-- WHAT TO WORK ON --
Please reproduce the data in full, exactly as it stands.

-- Data entries --
%%

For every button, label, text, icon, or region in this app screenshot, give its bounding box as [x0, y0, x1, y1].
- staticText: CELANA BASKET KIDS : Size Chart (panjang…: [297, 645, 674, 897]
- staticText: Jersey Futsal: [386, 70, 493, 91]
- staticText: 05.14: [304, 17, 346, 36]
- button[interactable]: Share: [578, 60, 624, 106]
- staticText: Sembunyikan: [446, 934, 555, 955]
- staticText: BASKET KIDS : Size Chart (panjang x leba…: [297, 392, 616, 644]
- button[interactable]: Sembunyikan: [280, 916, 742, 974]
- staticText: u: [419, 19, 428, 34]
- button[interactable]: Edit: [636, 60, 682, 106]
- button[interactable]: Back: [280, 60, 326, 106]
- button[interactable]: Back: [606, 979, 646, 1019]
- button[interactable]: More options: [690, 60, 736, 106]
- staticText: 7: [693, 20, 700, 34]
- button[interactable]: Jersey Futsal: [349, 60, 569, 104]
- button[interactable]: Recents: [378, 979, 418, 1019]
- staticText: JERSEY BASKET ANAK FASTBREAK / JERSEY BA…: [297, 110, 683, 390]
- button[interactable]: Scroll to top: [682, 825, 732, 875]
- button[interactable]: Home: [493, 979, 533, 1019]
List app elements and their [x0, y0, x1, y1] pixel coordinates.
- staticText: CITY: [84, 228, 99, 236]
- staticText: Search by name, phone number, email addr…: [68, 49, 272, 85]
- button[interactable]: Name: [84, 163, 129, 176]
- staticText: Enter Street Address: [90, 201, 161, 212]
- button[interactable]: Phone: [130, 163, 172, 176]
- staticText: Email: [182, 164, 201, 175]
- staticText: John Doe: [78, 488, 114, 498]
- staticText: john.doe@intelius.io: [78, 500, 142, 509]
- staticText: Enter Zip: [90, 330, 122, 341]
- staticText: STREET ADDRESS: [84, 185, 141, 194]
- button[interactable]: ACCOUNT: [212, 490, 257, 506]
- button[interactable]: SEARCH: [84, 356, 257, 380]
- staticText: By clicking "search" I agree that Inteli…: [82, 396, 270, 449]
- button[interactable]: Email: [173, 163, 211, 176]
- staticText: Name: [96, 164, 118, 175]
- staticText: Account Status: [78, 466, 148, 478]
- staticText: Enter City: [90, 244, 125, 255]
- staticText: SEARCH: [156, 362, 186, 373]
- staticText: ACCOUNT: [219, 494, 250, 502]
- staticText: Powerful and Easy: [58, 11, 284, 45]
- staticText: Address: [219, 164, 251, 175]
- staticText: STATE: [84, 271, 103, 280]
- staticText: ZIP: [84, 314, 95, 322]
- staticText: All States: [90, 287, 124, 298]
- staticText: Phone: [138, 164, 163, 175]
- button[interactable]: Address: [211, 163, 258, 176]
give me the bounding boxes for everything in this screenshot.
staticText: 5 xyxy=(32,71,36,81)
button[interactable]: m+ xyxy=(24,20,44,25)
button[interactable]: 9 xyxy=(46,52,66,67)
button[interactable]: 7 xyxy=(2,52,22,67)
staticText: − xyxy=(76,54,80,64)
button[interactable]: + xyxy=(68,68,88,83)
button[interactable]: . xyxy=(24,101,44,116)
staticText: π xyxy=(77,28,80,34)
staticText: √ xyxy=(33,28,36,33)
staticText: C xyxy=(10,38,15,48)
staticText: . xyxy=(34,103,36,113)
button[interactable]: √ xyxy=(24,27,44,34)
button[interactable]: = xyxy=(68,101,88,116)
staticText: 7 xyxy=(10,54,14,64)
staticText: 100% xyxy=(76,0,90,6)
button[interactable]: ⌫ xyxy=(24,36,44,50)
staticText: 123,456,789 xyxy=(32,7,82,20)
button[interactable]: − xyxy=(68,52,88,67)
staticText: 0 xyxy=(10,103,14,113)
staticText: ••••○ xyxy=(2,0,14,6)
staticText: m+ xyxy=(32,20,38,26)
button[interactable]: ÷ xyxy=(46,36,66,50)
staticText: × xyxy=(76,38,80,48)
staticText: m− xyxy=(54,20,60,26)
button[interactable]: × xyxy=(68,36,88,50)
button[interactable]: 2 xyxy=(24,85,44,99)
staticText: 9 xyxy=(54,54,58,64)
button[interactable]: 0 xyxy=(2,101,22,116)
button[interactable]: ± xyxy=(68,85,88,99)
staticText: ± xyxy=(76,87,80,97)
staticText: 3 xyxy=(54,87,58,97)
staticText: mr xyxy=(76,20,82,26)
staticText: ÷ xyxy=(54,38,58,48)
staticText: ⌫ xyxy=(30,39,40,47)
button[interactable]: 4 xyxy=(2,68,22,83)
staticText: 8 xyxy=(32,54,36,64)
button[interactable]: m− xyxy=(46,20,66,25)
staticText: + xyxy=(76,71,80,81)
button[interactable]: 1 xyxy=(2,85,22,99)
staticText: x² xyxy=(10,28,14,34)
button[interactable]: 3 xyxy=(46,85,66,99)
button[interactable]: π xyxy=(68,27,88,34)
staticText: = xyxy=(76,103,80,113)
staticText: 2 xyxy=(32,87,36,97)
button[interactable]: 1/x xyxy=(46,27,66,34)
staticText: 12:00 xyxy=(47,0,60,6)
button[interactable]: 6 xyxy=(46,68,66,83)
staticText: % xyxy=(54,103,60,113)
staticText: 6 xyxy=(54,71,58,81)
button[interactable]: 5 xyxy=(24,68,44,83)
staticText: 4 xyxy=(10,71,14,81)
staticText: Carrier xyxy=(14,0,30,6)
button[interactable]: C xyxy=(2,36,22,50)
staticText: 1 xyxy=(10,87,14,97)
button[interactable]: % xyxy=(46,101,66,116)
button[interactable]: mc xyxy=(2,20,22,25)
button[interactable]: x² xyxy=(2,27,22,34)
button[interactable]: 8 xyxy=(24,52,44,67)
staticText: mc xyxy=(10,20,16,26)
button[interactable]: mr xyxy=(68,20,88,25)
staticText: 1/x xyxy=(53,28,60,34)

%%

-- YOUR RESPONSE --
For every button, label, text, icon, or region in this app screenshot, give its bounding box as [x0, y0, x1, y1].
- staticText: CELANA BASKET KIDS : Size Chart (panjang…: [297, 645, 674, 897]
- staticText: Jersey Futsal: [386, 70, 493, 91]
- staticText: 05.14: [304, 17, 346, 36]
- button[interactable]: Share: [578, 60, 624, 106]
- staticText: Sembunyikan: [446, 934, 555, 955]
- staticText: BASKET KIDS : Size Chart (panjang x leba…: [297, 392, 616, 644]
- button[interactable]: Sembunyikan: [280, 916, 742, 974]
- staticText: u: [419, 19, 428, 34]
- button[interactable]: Edit: [636, 60, 682, 106]
- button[interactable]: Back: [280, 60, 326, 106]
- button[interactable]: Back: [606, 979, 646, 1019]
- button[interactable]: More options: [690, 60, 736, 106]
- staticText: 7: [693, 20, 700, 34]
- button[interactable]: Jersey Futsal: [349, 60, 569, 104]
- button[interactable]: Recents: [378, 979, 418, 1019]
- staticText: JERSEY BASKET ANAK FASTBREAK / JERSEY BA…: [297, 110, 683, 390]
- button[interactable]: Scroll to top: [682, 825, 732, 875]
- button[interactable]: Home: [493, 979, 533, 1019]
List app elements and their [x0, y0, x1, y1] pixel coordinates.
- staticText: CITY: [84, 228, 99, 236]
- staticText: Search by name, phone number, email addr…: [68, 49, 272, 85]
- button[interactable]: Name: [84, 163, 129, 176]
- staticText: Enter Street Address: [90, 201, 161, 212]
- button[interactable]: Phone: [130, 163, 172, 176]
- staticText: Email: [182, 164, 201, 175]
- staticText: John Doe: [78, 488, 114, 498]
- staticText: john.doe@intelius.io: [78, 500, 142, 509]
- staticText: Enter Zip: [90, 330, 122, 341]
- staticText: STREET ADDRESS: [84, 185, 141, 194]
- button[interactable]: ACCOUNT: [212, 490, 257, 506]
- button[interactable]: SEARCH: [84, 356, 257, 380]
- staticText: By clicking "search" I agree that Inteli…: [82, 396, 270, 449]
- button[interactable]: Email: [173, 163, 211, 176]
- staticText: Name: [96, 164, 118, 175]
- staticText: Account Status: [78, 466, 148, 478]
- staticText: Enter City: [90, 244, 125, 255]
- staticText: SEARCH: [156, 362, 186, 373]
- staticText: ACCOUNT: [219, 494, 250, 502]
- staticText: Powerful and Easy: [58, 11, 284, 45]
- staticText: Address: [219, 164, 251, 175]
- staticText: STATE: [84, 271, 103, 280]
- staticText: ZIP: [84, 314, 95, 322]
- staticText: All States: [90, 287, 124, 298]
- staticText: Phone: [138, 164, 163, 175]
- button[interactable]: Address: [211, 163, 258, 176]
give me the bounding boxes for everything in this screenshot.
staticText: 5 xyxy=(32,71,36,81)
button[interactable]: m+ xyxy=(24,20,44,25)
button[interactable]: 9 xyxy=(46,52,66,67)
button[interactable]: 7 xyxy=(2,52,22,67)
staticText: − xyxy=(76,54,80,64)
button[interactable]: + xyxy=(68,68,88,83)
button[interactable]: . xyxy=(24,101,44,116)
staticText: π xyxy=(77,28,80,34)
staticText: √ xyxy=(33,28,36,33)
staticText: C xyxy=(10,38,15,48)
staticText: . xyxy=(34,103,36,113)
button[interactable]: √ xyxy=(24,27,44,34)
button[interactable]: = xyxy=(68,101,88,116)
staticText: 7 xyxy=(10,54,14,64)
staticText: 100% xyxy=(76,0,90,6)
button[interactable]: ⌫ xyxy=(24,36,44,50)
staticText: 123,456,789 xyxy=(32,7,82,20)
button[interactable]: − xyxy=(68,52,88,67)
staticText: 0 xyxy=(10,103,14,113)
staticText: ••••○ xyxy=(2,0,14,6)
staticText: m+ xyxy=(32,20,38,26)
button[interactable]: ÷ xyxy=(46,36,66,50)
staticText: × xyxy=(76,38,80,48)
staticText: m− xyxy=(54,20,60,26)
button[interactable]: × xyxy=(68,36,88,50)
button[interactable]: 2 xyxy=(24,85,44,99)
staticText: 9 xyxy=(54,54,58,64)
button[interactable]: 0 xyxy=(2,101,22,116)
button[interactable]: ± xyxy=(68,85,88,99)
staticText: ± xyxy=(76,87,80,97)
staticText: 3 xyxy=(54,87,58,97)
staticText: mr xyxy=(76,20,82,26)
staticText: ÷ xyxy=(54,38,58,48)
staticText: ⌫ xyxy=(30,39,40,47)
button[interactable]: 4 xyxy=(2,68,22,83)
staticText: 8 xyxy=(32,54,36,64)
button[interactable]: m− xyxy=(46,20,66,25)
staticText: + xyxy=(76,71,80,81)
button[interactable]: 1 xyxy=(2,85,22,99)
staticText: x² xyxy=(10,28,14,34)
button[interactable]: 3 xyxy=(46,85,66,99)
button[interactable]: π xyxy=(68,27,88,34)
staticText: = xyxy=(76,103,80,113)
staticText: 2 xyxy=(32,87,36,97)
button[interactable]: 1/x xyxy=(46,27,66,34)
staticText: 12:00 xyxy=(47,0,60,6)
button[interactable]: 6 xyxy=(46,68,66,83)
staticText: % xyxy=(54,103,60,113)
staticText: 6 xyxy=(54,71,58,81)
button[interactable]: 5 xyxy=(24,68,44,83)
staticText: 4 xyxy=(10,71,14,81)
staticText: Carrier xyxy=(14,0,30,6)
button[interactable]: C xyxy=(2,36,22,50)
staticText: 1 xyxy=(10,87,14,97)
button[interactable]: % xyxy=(46,101,66,116)
button[interactable]: mc xyxy=(2,20,22,25)
button[interactable]: x² xyxy=(2,27,22,34)
button[interactable]: 8 xyxy=(24,52,44,67)
staticText: mc xyxy=(10,20,16,26)
button[interactable]: mr xyxy=(68,20,88,25)
staticText: 1/x xyxy=(53,28,60,34)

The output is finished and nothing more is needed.